INFORMATION GIVEN:
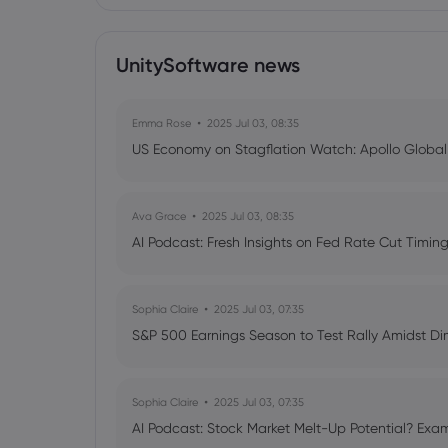
UnitySoftware news
Emma Rose
2025 Jul 03, 08:35
US Economy on Stagflation Watch: Apollo Globa
Ava Grace
2025 Jul 03, 08:35
AI Podcast: Fresh Insights on Fed Rate Cut Timi
Sophia Claire
2025 Jul 03, 07:35
S&P 500 Earnings Season to Test Rally Amidst D
Sophia Claire
2025 Jul 03, 07:35
AI Podcast: Stock Market Melt-Up Potential? Exam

WHAT IS REQUIRED: Each line from the one containing "US Economy on Stagflation Watch: Apollo Globa" to the end of the listing above should be copied exactly, and nothing else.

WORKED SOLUTION:
US Economy on Stagflation Watch: Apollo Globa
Ava Grace
2025 Jul 03, 08:35
AI Podcast: Fresh Insights on Fed Rate Cut Timi
Sophia Claire
2025 Jul 03, 07:35
S&P 500 Earnings Season to Test Rally Amidst D
Sophia Claire
2025 Jul 03, 07:35
AI Podcast: Stock Market Melt-Up Potential? Exam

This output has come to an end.